Installation via pip

Our tool is available via pip. You can install it with the following command:

pip install mede

Additional Dependencies for Text Removal

[!WARNING]
Since version 0.0.11 we use EasyOCR instead of Tesseract for text removal. If you want to use the text removal feature, you need to install EasyOCR and its dependencies. EasyOCR is installed automatically with the newer version of MEDE.

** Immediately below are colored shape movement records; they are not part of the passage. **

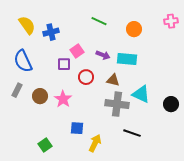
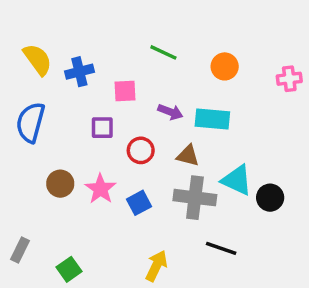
pink cross: (171, 21) -> (289, 79), moved
pink square: (77, 51) -> (125, 91), moved, turned 32
blue semicircle: (23, 61) -> (31, 122), turned 40
gray rectangle: (17, 90) -> (20, 250), moved
black circle: (171, 104) -> (270, 198), moved
blue square: (77, 128) -> (139, 203), moved, turned -32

We also implement a manual text removal feature that can be used to remove any remaining text from the images. This feature is optional and can be enabled with the additional --refine flag. This will open an interactive window where you can manually select any remaining text/artifacts and remove them by drawing a bounding box around them.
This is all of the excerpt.